Avanzaron unos pasos más, y, cuando estaban a cincuenta metros, ambos se apearon, rienda en mano, y siguieron silenciosos por el sendero.

Cacarearon unas gallinas, que dormían entre las zarzas. Al enfrentar la puerta entreabierta, por donde salía un chorro de luz, Chiquiño golpeó las manos.

Nadie chistó. Se miraron sin comprender lo que pasaba. La luz escasa del candil que humeaba dentro del exiguo rancho no les permitía ver el desorden de bancos de ceibo, cajones vacíos y trastos viejos que se hallaban diseminados a la entrada. Sin duda, habían estado varias personas reunidas.

No se oía ni un murmullo.

-¡Andarán por el campo, siguro! -dijo un tanto fastidiado Chiquiño.

-Tengo miedo, viejo… Aquí se güele el tufo que deja el diablo al pasar…

-Cayate, vieja: me tenés cansau con tus sustos. Ta con las mujeres!

Y, sobre las palabras de su compañera, golpeó sus manos con violencia.

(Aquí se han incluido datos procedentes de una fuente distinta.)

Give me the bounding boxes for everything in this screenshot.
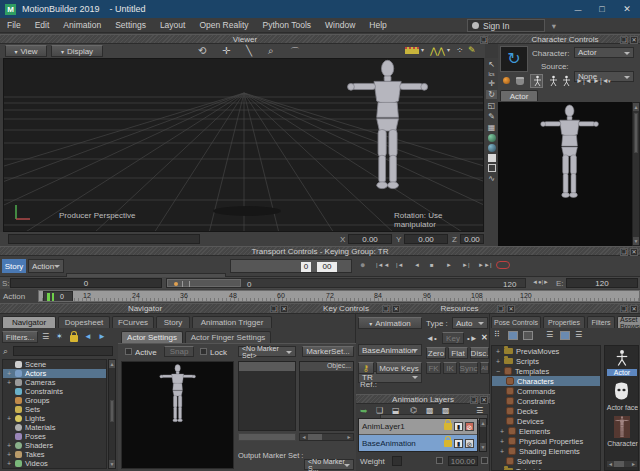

Al instante, se abrió la puerta y apareció en la semiclaridad la silueta inconfundible de Chaves, el tropero enlutado de la noche de Tacuaras. Tuvo que agacharse para trasponer el umbral.

-Güenas noches.

-Güenas, Chiquiño… Yegás justo en las boquiadas de “la Pancha”… ¡Entregó  su alma a Dios, la disgraciada!

-¡Dios me perdone! ¡Qué mala seña! -exclamó Leopoldina.

-Y ¿qui hay con eso? -corrigió desafiante Chiquiño-. Alguna brujería.

-Es malo yegar a un lugar en el momento de morir algún cristiano…

Salieron del rancho, sollozando, una vieja y dos muchachas. En seguida les siguió un paisano de pelo largo, sobre la nuca, con el sombrero en la mano.

Las mujeres gemían. El paisano de los largos cabellos sacudía de un lado a otro la cabeza. Chiquiño se asomó a la puerta y vio al indio Ita, arrodillado al lado de la cama de “la Pancha”.

-Mató al “Sentencia” de una puñalada -dijo Chaves-, pa conseguir la vida de su hembra… Y ahí lo tiene, solo, tirau al lado de la cama. ¡Qué enjusticia!

Leopoldina empezó a llorar. Gimió de golpe, al punto de asustar a su caballo, del cual no había largado la rienda. Chaves se encargó de atarlo al palenque, y entonces Leopoldina se entregó a un llanto sin medida, quejumbroso, al lado de la vieja y las muchachas.

-De nada le sirvieron sus yuyos -dijo el hombre de los largos cabellos-, ni el sacrificio del “Sentencia”. ¡Pobre la Pancha!